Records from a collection
- Opening Delimiter -
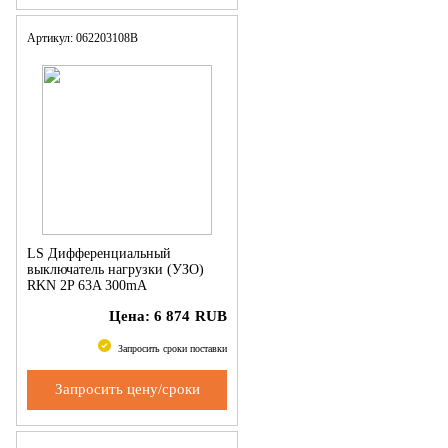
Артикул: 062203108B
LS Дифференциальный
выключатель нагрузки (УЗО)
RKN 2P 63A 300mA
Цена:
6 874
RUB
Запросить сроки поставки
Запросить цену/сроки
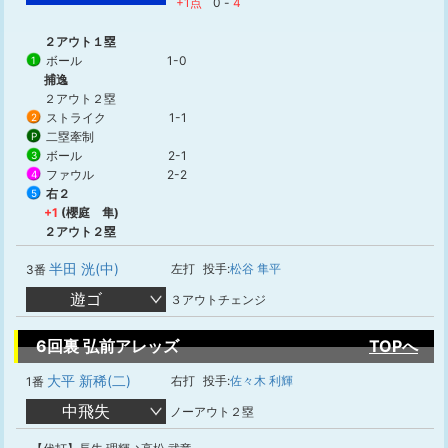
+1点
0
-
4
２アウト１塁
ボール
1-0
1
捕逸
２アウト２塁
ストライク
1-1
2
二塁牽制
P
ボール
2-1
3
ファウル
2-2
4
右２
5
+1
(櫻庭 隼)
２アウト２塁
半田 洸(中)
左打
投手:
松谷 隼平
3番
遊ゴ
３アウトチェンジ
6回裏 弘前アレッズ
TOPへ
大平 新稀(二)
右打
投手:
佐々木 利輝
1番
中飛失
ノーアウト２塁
- Closing Delimiter -
- Opening Delimiter -
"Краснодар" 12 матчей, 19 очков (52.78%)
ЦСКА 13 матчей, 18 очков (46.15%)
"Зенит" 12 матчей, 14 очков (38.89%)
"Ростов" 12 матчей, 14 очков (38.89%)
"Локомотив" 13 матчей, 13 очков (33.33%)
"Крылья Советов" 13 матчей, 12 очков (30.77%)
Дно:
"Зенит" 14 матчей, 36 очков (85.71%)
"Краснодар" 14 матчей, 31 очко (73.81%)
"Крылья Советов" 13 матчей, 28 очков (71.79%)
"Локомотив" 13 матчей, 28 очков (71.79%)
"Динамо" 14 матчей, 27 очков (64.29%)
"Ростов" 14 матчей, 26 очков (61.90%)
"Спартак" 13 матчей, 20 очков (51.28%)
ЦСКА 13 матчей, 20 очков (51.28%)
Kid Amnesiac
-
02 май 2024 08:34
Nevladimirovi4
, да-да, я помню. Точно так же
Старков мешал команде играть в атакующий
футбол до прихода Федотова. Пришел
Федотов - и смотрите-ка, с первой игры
- Closing Delimiter -
- Opening Delimiter -
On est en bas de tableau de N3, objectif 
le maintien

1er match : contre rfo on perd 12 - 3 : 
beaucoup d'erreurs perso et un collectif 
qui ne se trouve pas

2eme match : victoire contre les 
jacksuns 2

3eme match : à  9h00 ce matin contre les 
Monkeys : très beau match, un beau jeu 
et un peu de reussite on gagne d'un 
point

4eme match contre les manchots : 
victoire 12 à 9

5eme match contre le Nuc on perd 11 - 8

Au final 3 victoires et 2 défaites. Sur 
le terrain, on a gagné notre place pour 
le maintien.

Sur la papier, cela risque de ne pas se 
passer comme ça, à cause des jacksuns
- Closing Delimiter -
Once you have counted every line above that contains the string "Зенит", give that number and nothing more.

2